# Specific 3D Printers, Scanners, & Hardware > QiDi 3D Printer Forum >  Brand new X-PRO not powering on

## voidstar78

So, bit if a panic here (holiday tomorrow, trying to decide if I need to post a return today). 


I've e-mailed QIDI and waiting response, but meanwhile seeing if anyone else has a suggestion here.I just received a X-PRO and we went thru all the setup carefully.  And then it doesn't power on.  No light, fan, or nothing on the LCD.The box looks undamaged; however I did notice we had to slide the upper syrafoam piece a bit in order to remove it (this didn't appear to the case for other box-opening videos we had watched), so I was a little curious about that.
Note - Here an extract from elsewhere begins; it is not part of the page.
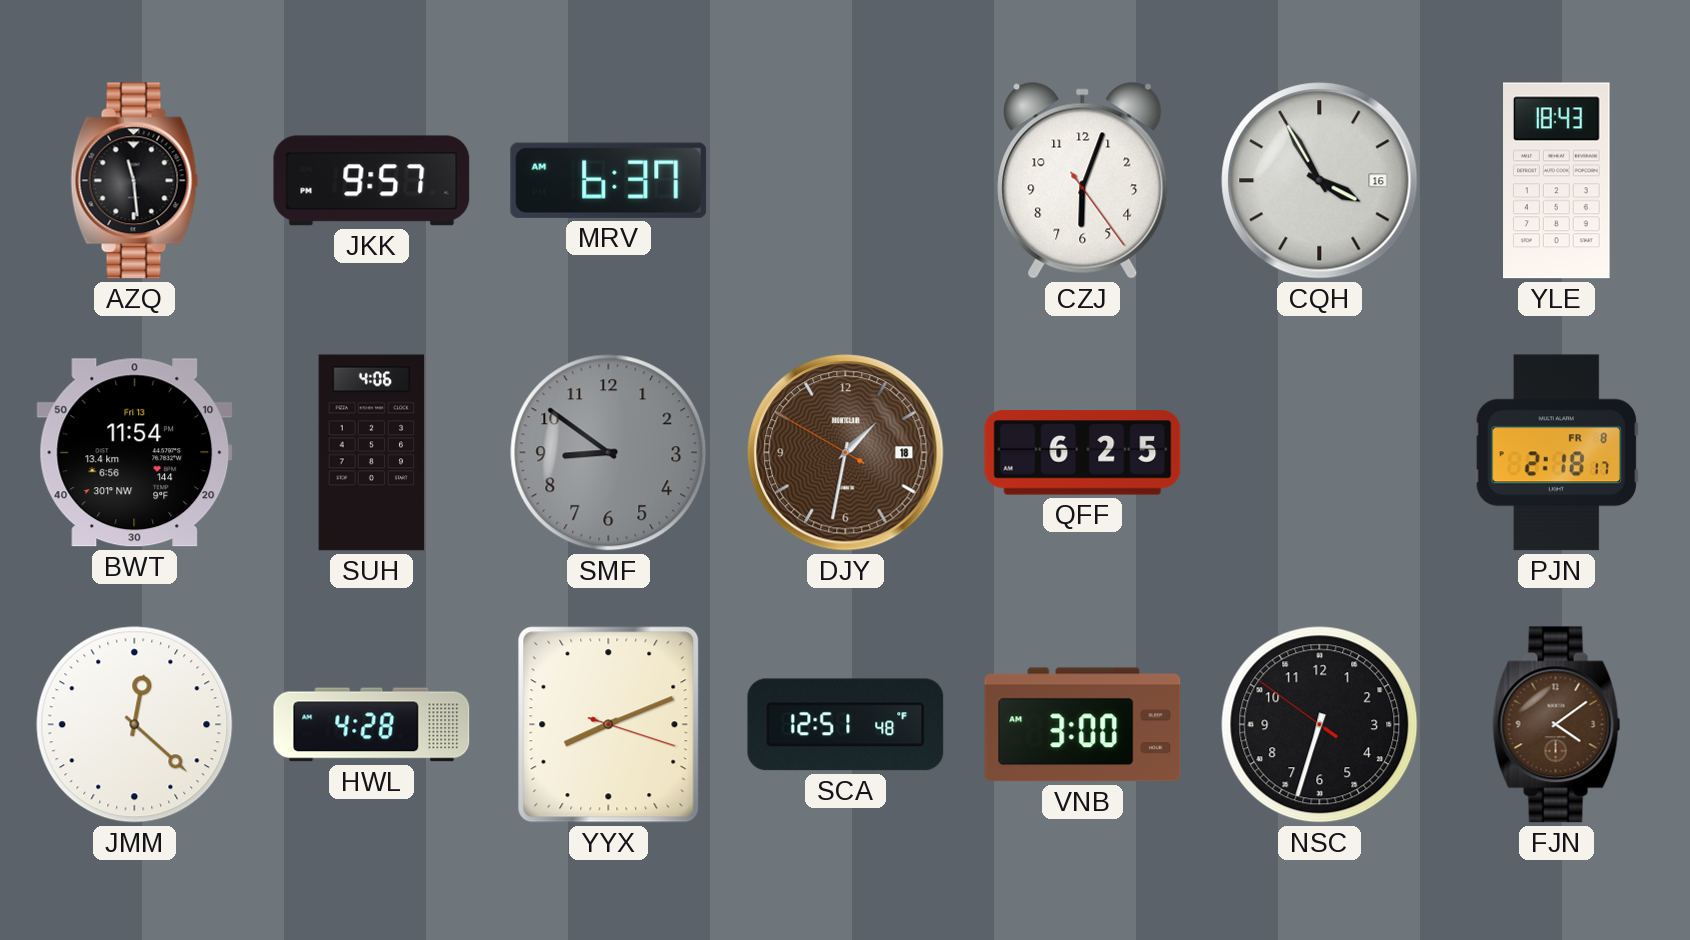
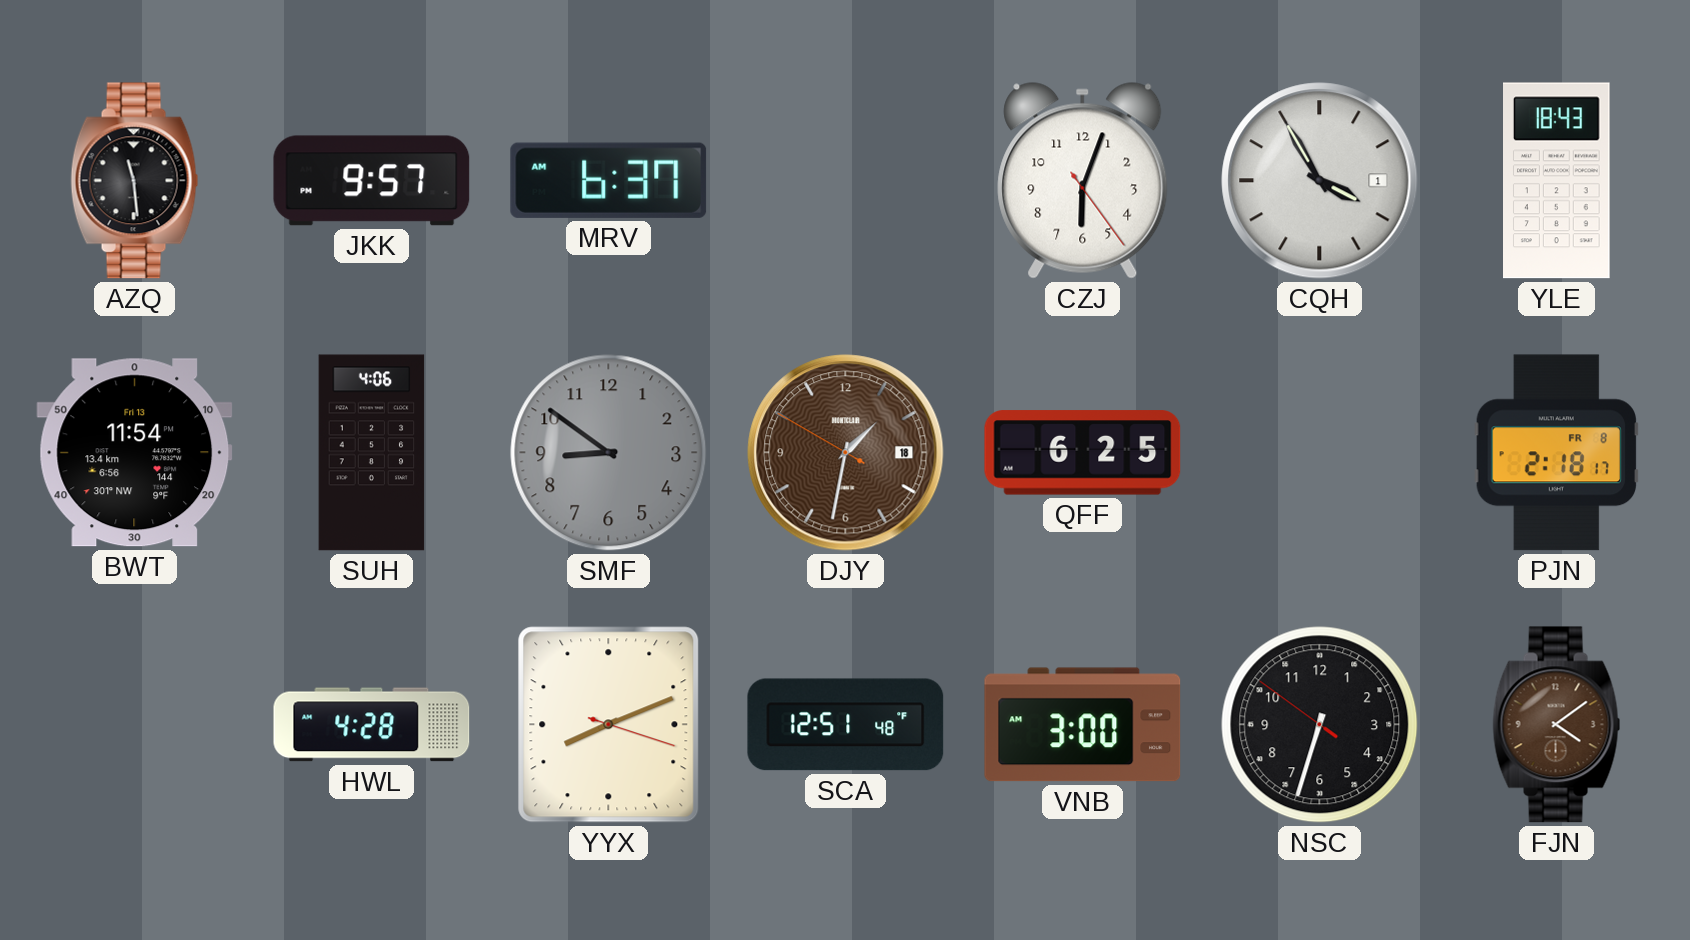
CQH date: 16 -> 1
JMM: 12:22 -> none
I tried the power plug that it came with; that didn't seem to fit very snug.  So I used another power plug (regular compute PC black power plug) that seemed to fit better; still no power up.  (we are in Texas, and the brown box for the power plug was correctly checked United States)

I peeked at the red power switch on the side, which it says 230V on it (which shouldn't need to be adjusted).

I hope I am just missing something (a secondary switch?), as I really don't want to go through a return hassle (and ruin the holiday where my daughter was excited to do her first day of 3d printing).  We installed the turbofan assembly, all the wires seem/look fine to me.

I checked the fuse, it looks ok to me (solid silver wire going full across it). 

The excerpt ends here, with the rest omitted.